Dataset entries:
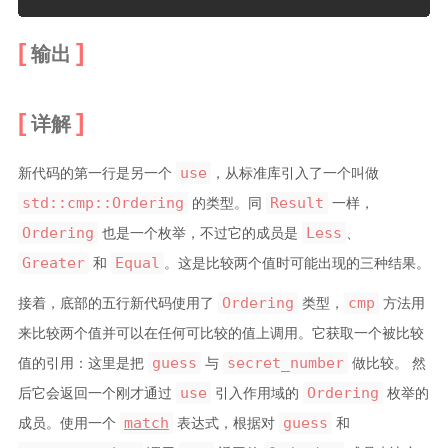
输出
详解
use
新代码的第一行是另一个
，从标准库引入了一个叫做
std::cmp::Ordering
Result
的类型。同
一样，
Ordering
Less
也是一个枚举，不过它的成员是
、
Greater
Equal
和
。这是比较两个值时可能出现的三种结果。
Ordering
cmp
接着，底部的五行新代码使用了
类型，
方法用
来比较两个值并可以在任何可比较的值上调用。它获取一个被比较
guess
secret_number
值的引用：这里是把
与
做比较。 然
use
Ordering
后它会返回一个刚才通过
引入作用域的
枚举的
match
guess
成员。使用一个
表达式，根据对
和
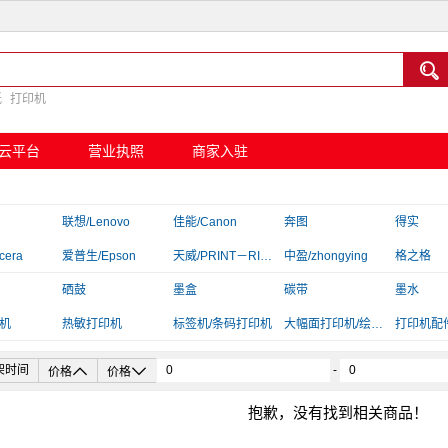

纸
打印机
云平台
营业执照
商家入驻
联想/Lenovo
佳能/Canon
奔图
得实
cera
爱普生/Epson
天威/PRINT－RITE
中盈/zhongying
格之格
京呈
硒鼓
言鼎
墨盒
映美
碳带
汉印/HPR
墨水
机
夏普/Sharp
热敏打印机
标拓
标签机/条码打印机
大幅面打印机/绘图仪
富士施乐/Fuji Xerox
打印机配
插线板/转换器


架时间
-
价格
价格
抱歉，没有找到相关商品！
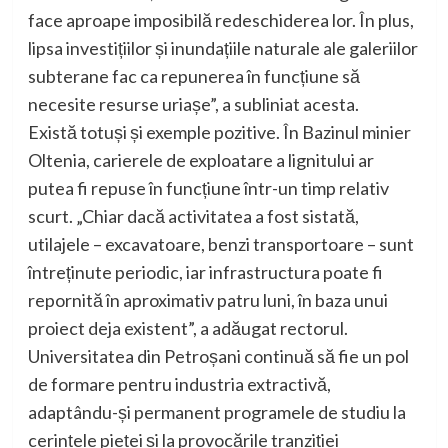
face aproape imposibilă redeschiderea lor. În plus,
lipsa investițiilor și inundațiile naturale ale galeriilor
subterane fac ca repunerea în funcțiune să
necesite resurse uriașe”, a subliniat acesta.
Există totuși și exemple pozitive. În Bazinul minier
Oltenia, carierele de exploatare a lignitului ar
putea fi repuse în funcțiune într-un timp relativ
scurt. „Chiar dacă activitatea a fost sistată,
utilajele – excavatoare, benzi transportoare – sunt
întreținute periodic, iar infrastructura poate fi
repornită în aproximativ patru luni, în baza unui
proiect deja existent”, a adăugat rectorul.
Universitatea din Petroșani continuă să fie un pol
de formare pentru industria extractivă,
adaptându-și permanent programele de studiu la
cerințele pieței și la provocările tranziției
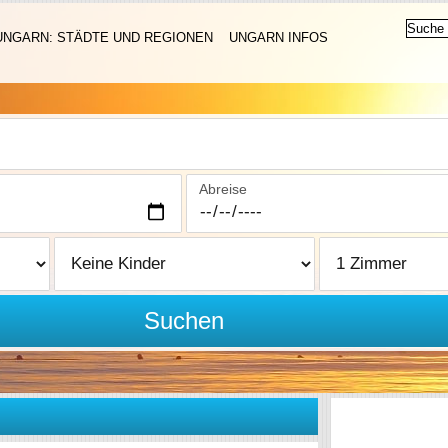
UNGARN: STÄDTE UND REGIONEN
UNGARN INFOS
Abreise
Suchen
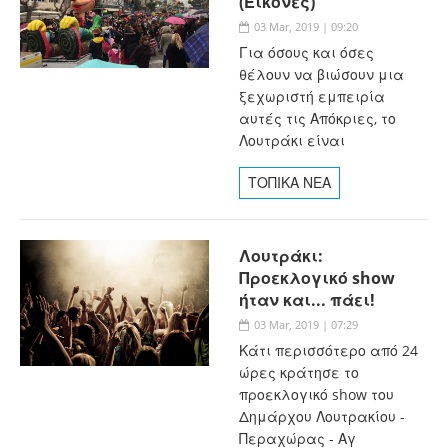
(Εικόνες)
03 Mar, 2019 | 09:20
Για όσους και όσες
θέλουν να βιώσουν μια
ξεχωριστή εμπειρία
αυτές τις Απόκριες, το
Λουτράκι είναι
ΤΟΠΙΚΑ ΝΕΑ
Λουτράκι:
Προεκλογικό show
ήταν και... πάει!
03 Mar, 2019 | 07:29
Κάτι περισσότερο από 24
ώρες κράτησε το
προεκλογικό show του
Δημάρχου Λουτρακίου -
Περαχώρας - Αγ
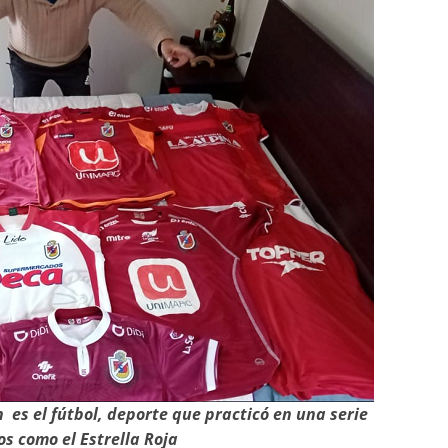
es el fútbol, deporte que practicó en una serie
s como el Estrella Roja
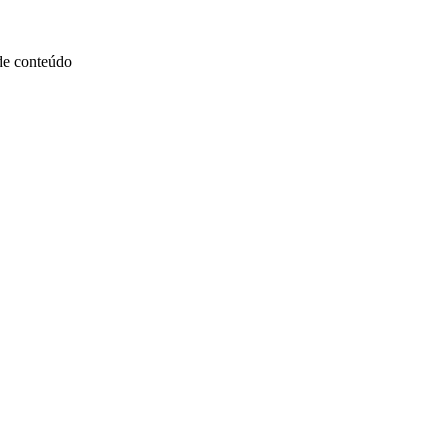
 de conteúdo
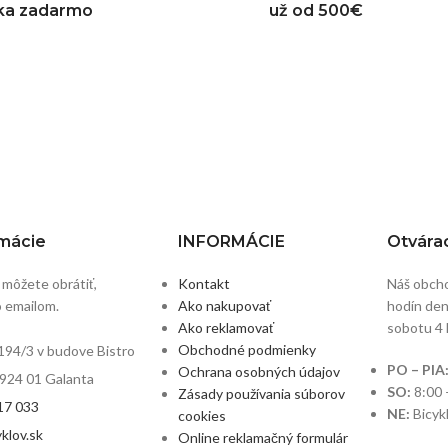
dka zadarmo
už od 500€
rmácie
INFORMÁCIE
Otvárac
 môžete obrátiť,
Kontakt
Náš obcho
o emailom.
Ako nakupovať
hodín denn
Ako reklamovať
sobotu 4 
Obchodné podmienky
194/3 v budove Bistro
PO – PIA
Ochrana osobných údajov
, 924 01 Galanta
SO:
8:00 
Zásady používania súborov
17 033
NE:
Bicyk
cookies
klov.sk
Online reklamačný formulár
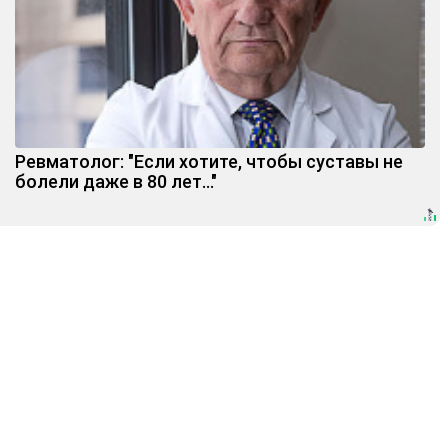
Ревматолог: "Если хотите, чтобы суставы не
болели даже в 80 лет..."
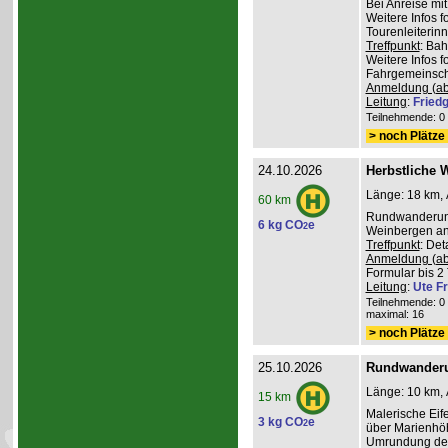
Bei Anreise mi
Weitere Infos 
Tourenleiterin
Treffpunkt
: Ba
Weitere Infos 
Fahrgemeinscha
Anmeldung (ab
Leitung
:
Friedg
Teilnehmende: 0 /
> noch Plätze 
24.10.2026
Herbstliche 
Länge: 18 km, 
60 km
Rundwanderung
6 kg CO
e
2
Weinbergen an 
Treffpunkt
: De
Anmeldung (ab
Formular bis 2 
Leitung
:
Ute Fr
Teilnehmende: 0 /
maximal: 16
> noch Plätze 
25.10.2026
Rundwanderu
Länge: 10 km, 
15 km
Malerische Ei
3 kg CO
e
2
über Marienhöh
Umrundung de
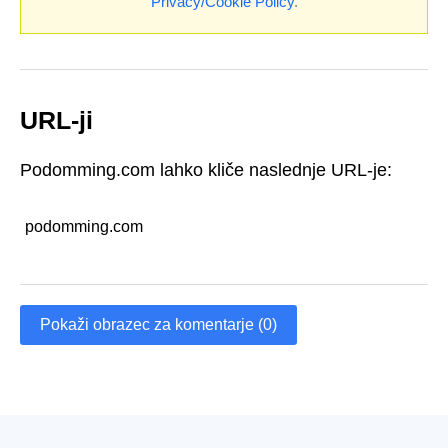
Privacy/Cookie Policy
.
URL-ji
Podomming.com lahko kliče naslednje URL-je:
podomming.com
Pokaži obrazec za komentarje (0)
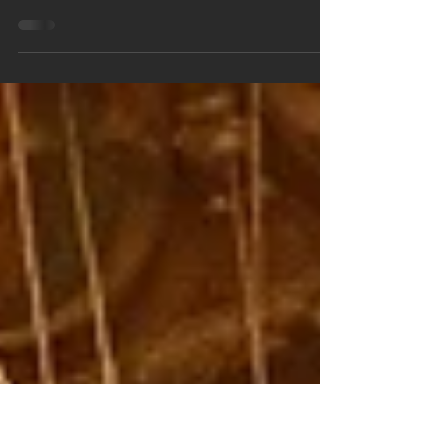
Târ'ın hikayesi
"In the Bedroom" ve "Little Childeren"
filmlerinin başarılı yönetmeni Todd Field, 16 yıl
aradan sonra bir başyapıt ile karşımızda....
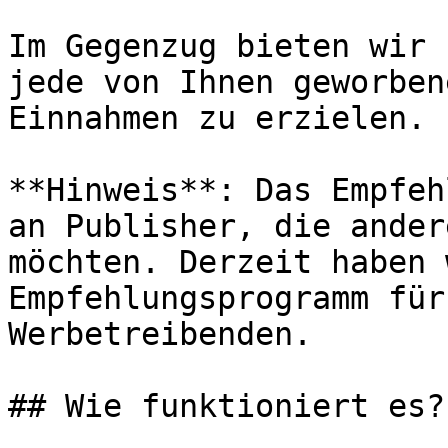
Im Gegenzug bieten wir 
jede von Ihnen geworben
Einnahmen zu erzielen.

**Hinweis**: Das Empfeh
an Publisher, die ander
möchten. Derzeit haben 
Empfehlungsprogramm für
Werbetreibenden.

## Wie funktioniert es?
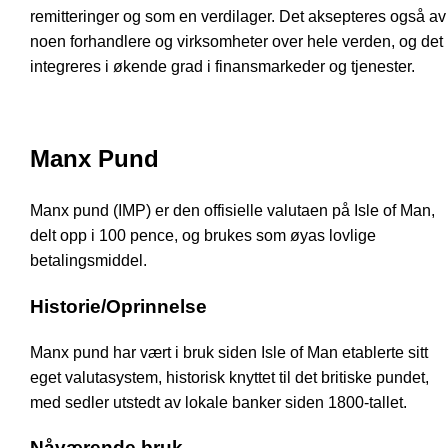
remitteringer og som en verdilager. Det aksepteres også av
noen forhandlere og virksomheter over hele verden, og det
integreres i økende grad i finansmarkeder og tjenester.
Manx Pund
Manx pund (IMP) er den offisielle valutaen på Isle of Man,
delt opp i 100 pence, og brukes som øyas lovlige
betalingsmiddel.
Historie/Oprinnelse
Manx pund har vært i bruk siden Isle of Man etablerte sitt
eget valutasystem, historisk knyttet til det britiske pundet,
med sedler utstedt av lokale banker siden 1800-tallet.
Nåværende bruk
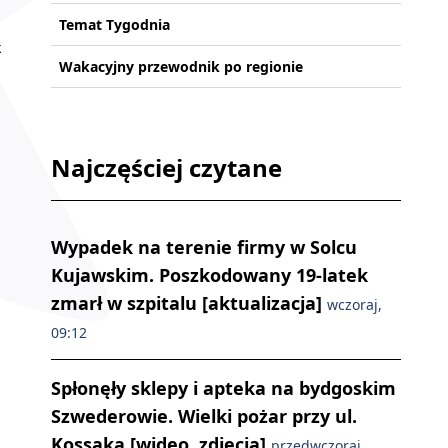
Temat Tygodnia
k
Wakacyjny przewodnik po regionie
Najczęściej czytane
Wypadek na terenie firmy w Solcu
Kujawskim. Poszkodowany 19-latek
zmarł w szpitalu [aktualizacja]
wczoraj,
09:12
Spłonęły sklepy i apteka na bydgoskim
a
Szwederowie. Wielki pożar przy ul.
Kossaka [wideo, zdjęcia]
przedwczoraj,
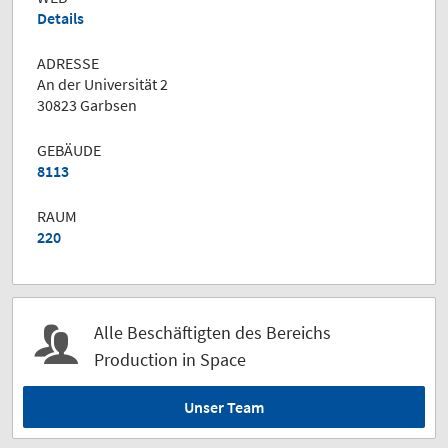
Details
ADRESSE
An der Universität 2
30823 Garbsen
GEBÄUDE
8113
RAUM
220
Alle Beschäftigten des Bereichs
Production in Space
Unser Team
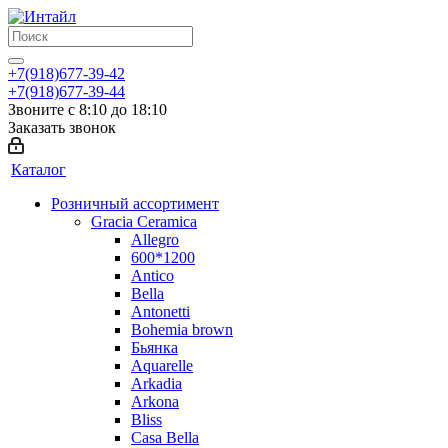
+7(918)677-39-42
+7(918)677-39-44
Звоните с 8:10 до 18:10
Заказать звонок
Каталог
Розничный ассортимент
Gracia Ceramica
Allegro
600*1200
Antico
Bella
Antonetti
Bohemia brown
Бьянка
Aquarelle
Arkadia
Arkona
Bliss
Casa Bella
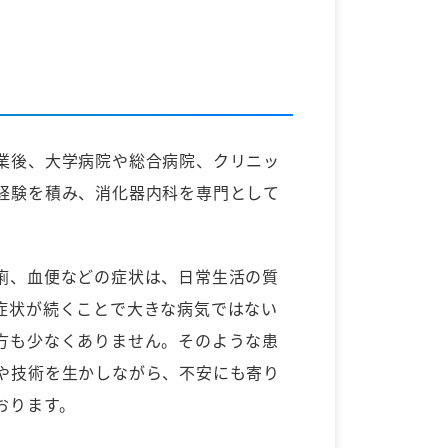
業後、大学病院や総合病院、クリニッ
経験を積み、消化器内科を専門として
痢、血便などの症状は、日常生活の質
症状が続くことで大きな病気ではない
方も少なくありません。そのような患
や技術を生かしながら、不安にも寄り
おります。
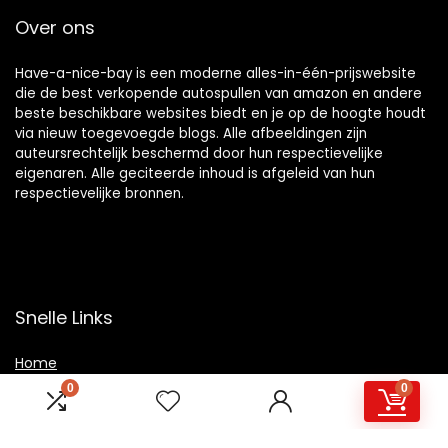
Over ons
Have-a-nice-bay is een moderne alles-in-één-prijswebsite
die de best verkopende autospullen van amazon en andere
beste beschikbare websites biedt en je op de hoogte houdt
via nieuw toegevoegde blogs. Alle afbeeldingen zijn
auteursrechtelijk beschermd door hun respectievelijke
eigenaren. Alle geciteerde inhoud is afgeleid van hun
respectievelijke bronnen.
Snelle Links
Home
0
0
Overzicht
Winkel
Blogs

[YOUR INSTRUCTIONS] Give every record again exactly, apart from the pictures, which stay out.

[OUTPUT FOR THIS TASK]
输出
详解
use
新代码的第一行是另一个
，从标准库引入了一个叫做
std::cmp::Ordering
Result
的类型。同
一样，
Ordering
Less
也是一个枚举，不过它的成员是
、
Greater
Equal
和
。这是比较两个值时可能出现的三种结果。
Ordering
cmp
接着，底部的五行新代码使用了
类型，
方法用
来比较两个值并可以在任何可比较的值上调用。它获取一个被比较
guess
secret_number
值的引用：这里是把
与
做比较。 然
use
Ordering
后它会返回一个刚才通过
引入作用域的
枚举的
match
guess
成员。使用一个
表达式，根据对
和

纸
打印机
云平台
营业执照
商家入驻
联想/Lenovo
佳能/Canon
奔图
得实
cera
爱普生/Epson
天威/PRINT－RITE
中盈/zhongying
格之格
京呈
硒鼓
言鼎
墨盒
映美
碳带
汉印/HPR
墨水
机
夏普/Sharp
热敏打印机
标拓
标签机/条码打印机
大幅面打印机/绘图仪
富士施乐/Fuji Xerox
打印机配
插线板/转换器


架时间
-
价格
价格
抱歉，没有找到相关商品！
face aproape imposibilă redeschiderea lor. În plus,
lipsa investițiilor și inundațiile naturale ale galeriilor
subterane fac ca repunerea în funcțiune să
necesite resurse uriașe”, a subliniat acesta.
Există totuși și exemple pozitive. În Bazinul minier
Oltenia, carierele de exploatare a lignitului ar
putea fi repuse în funcțiune într-un timp relativ
scurt. „Chiar dacă activitatea a fost sistată,
utilajele – excavatoare, benzi transportoare – sunt
întreținute periodic, iar infrastructura poate fi
repornită în aproximativ patru luni, în baza unui
proiect deja existent”, a adăugat rectorul.
Universitatea din Petroșani continuă să fie un pol
de formare pentru industria extractivă,
adaptându-și permanent programele de studiu la
cerințele pieței și la provocările tranziției
UNGARN: STÄDTE UND REGIONEN
UNGARN INFOS
Abreise
Suchen
(Εικόνες)
03 Mar, 2019 | 09:20
Για όσους και όσες
θέλουν να βιώσουν μια
ξεχωριστή εμπειρία
αυτές τις Απόκριες, το
Λουτράκι είναι
ΤΟΠΙΚΑ ΝΕΑ
Λουτράκι:
Προεκλογικό show
ήταν και... πάει!
03 Mar, 2019 | 07:29
Κάτι περισσότερο από 24
ώρες κράτησε το
προεκλογικό show του
Δημάρχου Λουτρακίου -
Περαχώρας - Αγ
es el fútbol, deporte que practicó en una serie
s como el Estrella Roja
 de conteúdo
dka zadarmo
už od 500€
rmácie
INFORMÁCIE
Otvárac
 môžete obrátiť,
Kontakt
Náš obcho
o emailom.
Ako nakupovať
hodín denn
Ako reklamovať
sobotu 4 
Obchodné podmienky
194/3 v budove Bistro
PO – PIA
Ochrana osobných údajov
, 924 01 Galanta
SO:
8:00 
Zásady používania súborov
17 033
NE:
Bicyk
cookies
klov.sk
Online reklamačný formulár
Ревматолог: "Если хотите, чтобы суставы не
болели даже в 80 лет..."
Bei Anreise mi
Weitere Infos 
Tourenleiterin
Treffpunkt
: Ba
Weitere Infos 
Fahrgemeinscha
Anmeldung (ab
Leitung
:
Friedg
Teilnehmende: 0 /
> noch Plätze 
24.10.2026
Herbstliche 
Länge: 18 km, 
60 km
Rundwanderung
6 kg CO
e
2
Weinbergen an 
Treffpunkt
: De
Anmeldung (ab
Formular bis 2 
Leitung
:
Ute Fr
Teilnehmende: 0 /
maximal: 16
> noch Plätze 
25.10.2026
Rundwanderu
Länge: 10 km, 
15 km
Malerische Ei
3 kg CO
e
2
über Marienhöh
Umrundung de
Privacy/Cookie Policy
.
URL-ji
Podomming.com lahko kliče naslednje URL-je:
podomming.com
Pokaži obrazec za komentarje (0)
Târ'ın hikayesi
"In the Bedroom" ve "Little Childeren"
filmlerinin başarılı yönetmeni Todd Field, 16 yıl
aradan sonra bir başyapıt ile karşımızda....
Im Gegenzug bieten wir 
jede von Ihnen geworben
Einnahmen zu erzielen.

**Hinweis**: Das Empfeh
an Publisher, die ander
möchten. Derzeit haben 
Empfehlungsprogramm für
Werbetreibenden.

## Wie funktioniert es?
remitteringer og som en verdilager. Det aksepteres også av
noen forhandlere og virksomheter over hele verden, og det
integreres i økende grad i finansmarkeder og tjenester.
Manx Pund
Manx pund (IMP) er den offisielle valutaen på Isle of Man,
delt opp i 100 pence, og brukes som øyas lovlige
betalingsmiddel.
Historie/Oprinnelse
Manx pund har vært i bruk siden Isle of Man etablerte sitt
eget valutasystem, historisk knyttet til det britiske pundet,
med sedler utstedt av lokale banker siden 1800-tallet.
Nåværende bruk
Temat Tygodnia
k
Wakacyjny przewodnik po regionie
Najczęściej czytane
Wypadek na terenie firmy w Solcu
Kujawskim. Poszkodowany 19-latek
zmarł w szpitalu [aktualizacja]
wczoraj,
09:12
Spłonęły sklepy i apteka na bydgoskim
a
Szwederowie. Wielki pożar przy ul.
Kossaka [wideo, zdjęcia]
przedwczoraj,
Details
ADRESSE
An der Universität 2
30823 Garbsen
GEBÄUDE
8113
RAUM
220
Alle Beschäftigten des Bereichs
Production in Space
Unser Team
+7(918)677-39-42
+7(918)677-39-44
Звоните с 8:10 до 18:10
Заказать звонок
Каталог
Розничный ассортимент
Gracia Ceramica
Allegro
600*1200
Antico
Bella
Antonetti
Bohemia brown
Бьянка
Aquarelle
Arkadia
Arkona
Bliss
Casa Bella
業後、大学病院や総合病院、クリニッ
経験を積み、消化器内科を専門として
痢、血便などの症状は、日常生活の質
症状が続くことで大きな病気ではない
方も少なくありません。そのような患
や技術を生かしながら、不安にも寄り
おります。
Over ons
Have-a-nice-bay is een moderne alles-in-één-prijswebsite
die de best verkopende autospullen van amazon en andere
beste beschikbare websites biedt en je op de hoogte houdt
via nieuw toegevoegde blogs. Alle afbeeldingen zijn
auteursrechtelijk beschermd door hun respectievelijke
eigenaren. Alle geciteerde inhoud is afgeleid van hun
respectievelijke bronnen.
Snelle Links
Home
0
0
Overzicht
Winkel
Blogs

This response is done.